- REQUIRED WORK -
Output only the line that contains "brush to handle" and the lines after it, all verbatim, through the last one below.

- THE DATA -
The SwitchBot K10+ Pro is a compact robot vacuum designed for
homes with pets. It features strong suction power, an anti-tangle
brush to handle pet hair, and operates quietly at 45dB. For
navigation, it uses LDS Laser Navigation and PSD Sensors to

- RESULT BELOW -
brush to handle pet hair, and operates quietly at 45dB. For
navigation, it uses LDS Laser Navigation and PSD Sensors to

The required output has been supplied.